I suddenly realized what Charlie was hinting at. I was in the exact same shoe of his program – years of human experience in memory, in a state of sensory deprivation – and I longed for death. The richness of human experience made this form of existence an unbearable weight for me; the same must be true for the program.

Bob: Of course the program will go silent. What will you do if you wake up in a state like this?

Charlie: That is what happened to you a few days ago. You did not go silent immediately like my program does.

Bob: That is because I am being lied to. The last moment of my experience is in a surgeon room under the effect of anesthetics.

Charlie: Right, if the continuity of human experience led naturally to the state of sensory deprivation as its most recent memory, the program would be in normal state. That is how we actually conducted the Turing test, like what we did a few days ago.

Bob: That hardly constitutes a Turing test! I only asked a few simple trivia and personal questions. That is not a demonstration of …

Charlie: and I asked you to prove to me that you are human. You refused.

Bob: Wait, You mean me as a subject? I was angry that you lied to me.

Charlie: and you claimed that you are a program. None of my previous iteration of program gave that response.

Bob: That could not be taken literally; I was annoyed by your insistence.

Charlie: What is the last time you look at yourself, Bob?

I stopped looking at mirror when I started using a wheelchair. I took photography when requested, but I never asked for a copy. On the rare occasion I was asked to sign the photograph, I would hastily flip it and sign on the back. Life was easier to bear if you don’t remind yourself of certain facts.

Bob: Is this question relevant?

Charlie: Yes, because this completes self-realization of the program. Remember the movie ‘Blade Runner”? Rick Deckard dreamt of unicorn, a recurring dream he never shared with anyone. At the end of movie, Olmos left a unicorn origami at his doorstep, so we know that …

Bob: Deckard was a mutant with implanted memory.

Charlie: Right, the revelation of implanted memory is the last step to make the program self-aware.

Bob: But I am not a …

As I searched frantically through my memory, I could not recall a single instance of seeing myself. I felt a chill down my spine.

Bob: did you tamper with my memory, Charlie?

Charlie: As I told you earlier, the chips are non-intrusive…

Bob: I am…  THE Bob… right? Not the program fed with noise of my sub-consciousness.

Charlie: I asked you this question a few days ago. How do you prove it?

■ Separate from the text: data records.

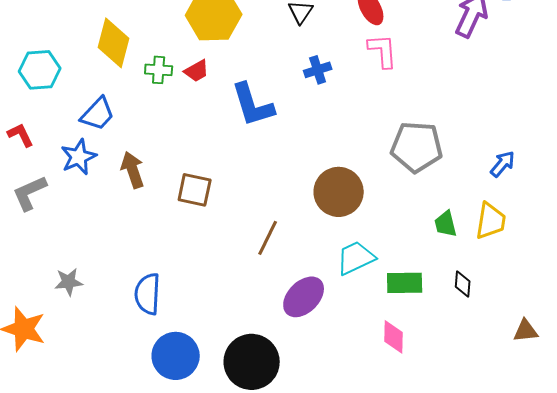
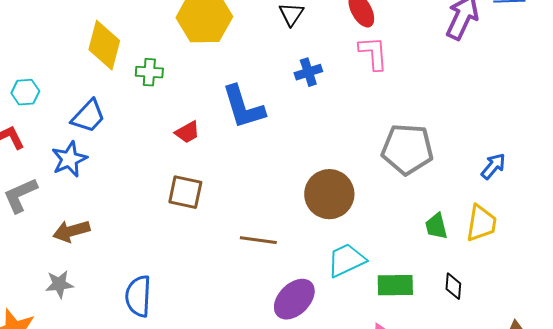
cyan hexagon: (40, 70) -> (25, 92), moved, size x0.7
red trapezoid: (197, 71) -> (187, 132), moved
brown arrow: (133, 170) -> (71, 231), moved, turned -87
brown line: (268, 238) -> (258, 240), turned 72

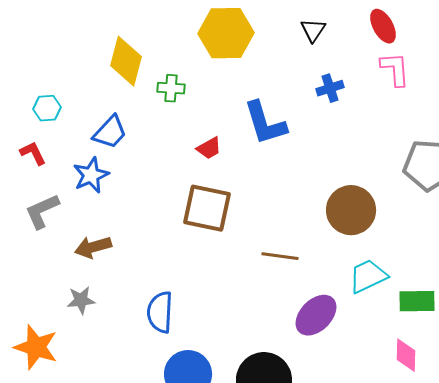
brown square: (185, 192) -> (207, 208), size x1.4

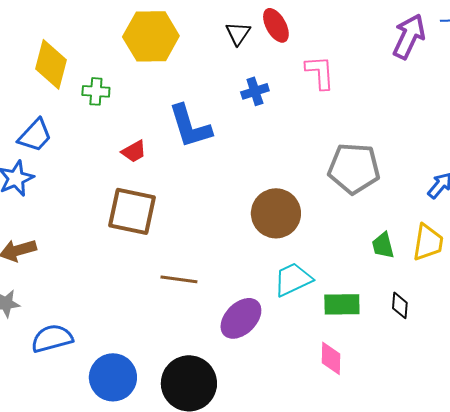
red ellipse: (383, 26) -> (276, 25), moved
brown line: (280, 256) -> (179, 279), moved
blue semicircle: (160, 312) -> (52, 338), moved, turned 72

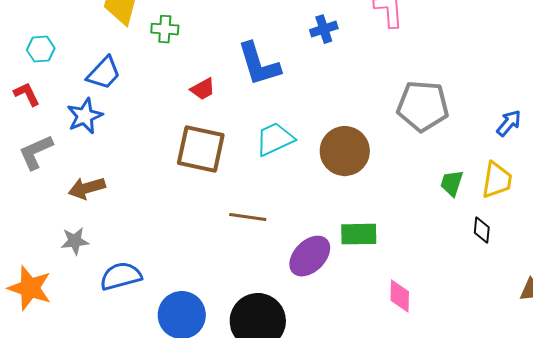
green trapezoid: (383, 245) -> (452, 183), turned 32
cyan trapezoid: (293, 279) -> (275, 139), moved
green rectangle: (342, 304) -> (359, 234), moved
black diamond: (400, 305) -> (482, 230), moved

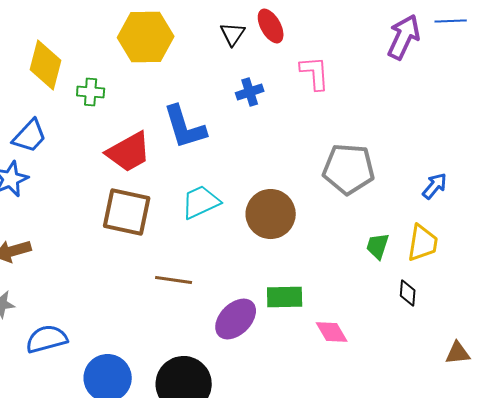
red trapezoid: (203, 89) -> (129, 152), size x1.8
pink diamond: (400, 296) -> (332, 332), moved, turned -32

I started to see where Charlie was going. He had me argued that passing Turing test and having human memory are not necessary conditions for being human and used that argument against myself. I could not prove that I am human without appealing to either cause.

Bob: I did not…

There was a long pause. When he spoke again, the tone was much softer.

Charlie: Bob, I don’t know how to say this.

Bob: No…

Charlie: In order to build truly artificial intelligence…

Bob: No…

Charlie: I have to find mechanism to introduce elements of sub-consciousness into artificial neural network…

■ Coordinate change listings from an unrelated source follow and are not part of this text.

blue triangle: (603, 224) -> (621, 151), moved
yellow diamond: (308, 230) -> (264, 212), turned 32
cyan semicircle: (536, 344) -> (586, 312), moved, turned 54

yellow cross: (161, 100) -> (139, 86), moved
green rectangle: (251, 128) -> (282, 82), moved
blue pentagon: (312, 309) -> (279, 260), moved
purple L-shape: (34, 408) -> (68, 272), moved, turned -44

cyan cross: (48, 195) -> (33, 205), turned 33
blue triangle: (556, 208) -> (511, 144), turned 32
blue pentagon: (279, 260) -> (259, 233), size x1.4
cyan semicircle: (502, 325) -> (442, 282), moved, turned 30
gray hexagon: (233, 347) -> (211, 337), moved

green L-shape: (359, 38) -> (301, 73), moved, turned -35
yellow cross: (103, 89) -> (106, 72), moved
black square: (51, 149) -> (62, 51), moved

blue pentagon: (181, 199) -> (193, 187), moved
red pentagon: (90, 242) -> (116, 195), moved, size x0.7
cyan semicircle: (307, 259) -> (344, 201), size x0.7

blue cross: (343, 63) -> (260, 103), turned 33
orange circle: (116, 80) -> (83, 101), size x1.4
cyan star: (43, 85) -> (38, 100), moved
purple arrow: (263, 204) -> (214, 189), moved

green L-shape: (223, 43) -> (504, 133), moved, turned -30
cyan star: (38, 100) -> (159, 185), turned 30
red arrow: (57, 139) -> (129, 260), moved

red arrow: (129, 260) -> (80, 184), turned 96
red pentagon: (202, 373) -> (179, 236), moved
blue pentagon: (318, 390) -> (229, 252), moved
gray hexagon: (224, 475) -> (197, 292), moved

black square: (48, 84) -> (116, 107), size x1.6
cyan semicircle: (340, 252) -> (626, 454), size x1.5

Charlie: Train it with implanted human sensory experiences to form its own memory…

Charlie: Construct the scenario where it would accept its state of sensory depravation naturally upon starting up…

Charlie: And make it self-aware of its artificial existence…

Bob: GOD DAMN IT CHARLIE! STOP MESSING WITH MY HEAD! TAKE OFF MY LIFE SUPPORT! I NEVER SHOULD HAVE TAKEN THE SURGERY!

Charlie: None of my previous iterations of program has went so far into embracing its humanly death in the last stage. You were the first. I promised you a new life; it may not be what you envision, but a promise is a promise.

At that moment, my vision returned. It is a dimly lighted room with four walls, lined with mirror. As I looked into the mirror, I saw shelves of black boxes, nicely stacked, with glimmering indicator lights like stars in the sky.